Otro día Frank y yo estábamos con él en la Plaza Cadenas. José Antonio quería desalojar a unos gánsteres y pidió que lo acompañáramos. Con nosotros estaban Fructuoso Rodríguez y Faure Chomón, no recuerdo bien a los otros... La pelea fue en la Escuela de Derecho.

—¿Cómo tuvo lugar su exilio?

—Yo manejaba un yipi y el presidente de la Asociación de Estudiantes de Segunda Enseñanza, Temístocles Fuentes, habló para poner un petardo en una reunión en la que estaría el ministro Anselmo Alliegro. Estábamos en la Universidad de Oriente, Ezequiel Driggs y Bichi Bernal, un amigo mío de entonces; sin embargo, al salir de la Universidad en un automóvil, manejado por Durán, un teniente de la policía, se nos puso detrás. Hizo seña de que paráramos. Nos dimos a la fuga y Durán abrió fuego. De pronto nos vimos casi frente al Cuartel Moncada. No quedó más remedio que lanzar el yipi contra una cerca de madera y salir corriendo los cuatro que íbamos. Al otro día en la prensa apareció retratado el vehículo con la dinamita. Tuve que salir.

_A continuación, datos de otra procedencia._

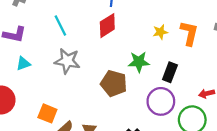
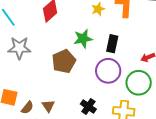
brown pentagon: (114, 83) -> (64, 61), turned -30

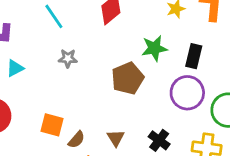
gray star: (19, 48) -> (68, 58), size x0.6
brown triangle: (48, 106) -> (116, 138), moved

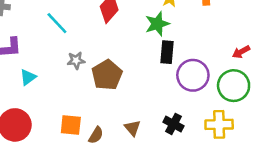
green star: (154, 48) -> (157, 24), moved
black rectangle: (194, 56) -> (167, 52), moved
brown pentagon: (128, 78) -> (107, 75), moved

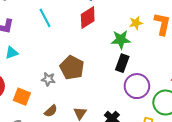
gray star: (76, 60) -> (48, 79), moved
brown pentagon: (107, 75) -> (72, 68), turned -30
orange square: (71, 125) -> (22, 97), moved

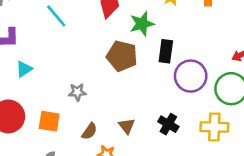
green star: (121, 40) -> (142, 24), moved
brown pentagon: (72, 68) -> (122, 56), moved

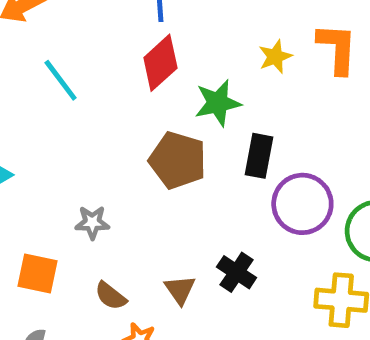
black cross: (168, 124) -> (237, 272), moved
brown semicircle: (89, 131) -> (111, 296), turned 90

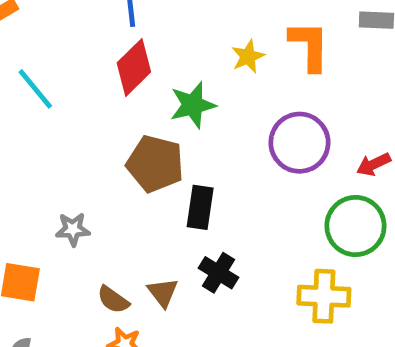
black rectangle: (259, 156) -> (200, 207), moved
purple circle: (302, 204) -> (299, 143), moved
brown semicircle: (111, 296) -> (113, 300), moved

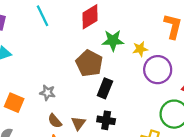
yellow star: (248, 56) -> (140, 49), moved
gray star: (73, 229) -> (47, 93), moved
black cross: (218, 273) -> (106, 120), turned -36

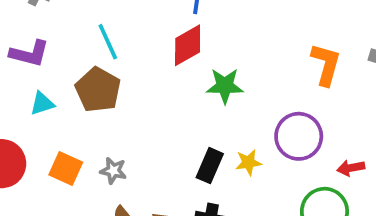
yellow star: (140, 49) -> (248, 162), moved
brown pentagon: (89, 63) -> (98, 90), moved
orange square: (14, 103) -> (66, 169), moved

—¿Qué hizo? ¿Adónde se dirigió?

—A Estados Unidos. No teníamos armas en Santiago y aproveché para pedírselas a Carlos Prío, el presidente depuesto con el golpe de Estado.

—¿Se las dio?

—¡Qué nos iba a dar! Prío era un hombre débil, muy influenciado por sus hermanos.

—¿Pensó en regresar?

— No, estaba circulado. Me enrolé en los preparativos de una expedición en México. Su jefe era Pedrito Miret. Al final no salió, aunque en ese tiempo cumplí misiones de recaudar armas y dinero. Una de ellas fue en Costa Rica con un grupo grande del 26 de Julio, que dirigía Evelio Rodríguez Curbelo. Más tarde él caería en combate en la Sierra Maestra con el grado de capitán.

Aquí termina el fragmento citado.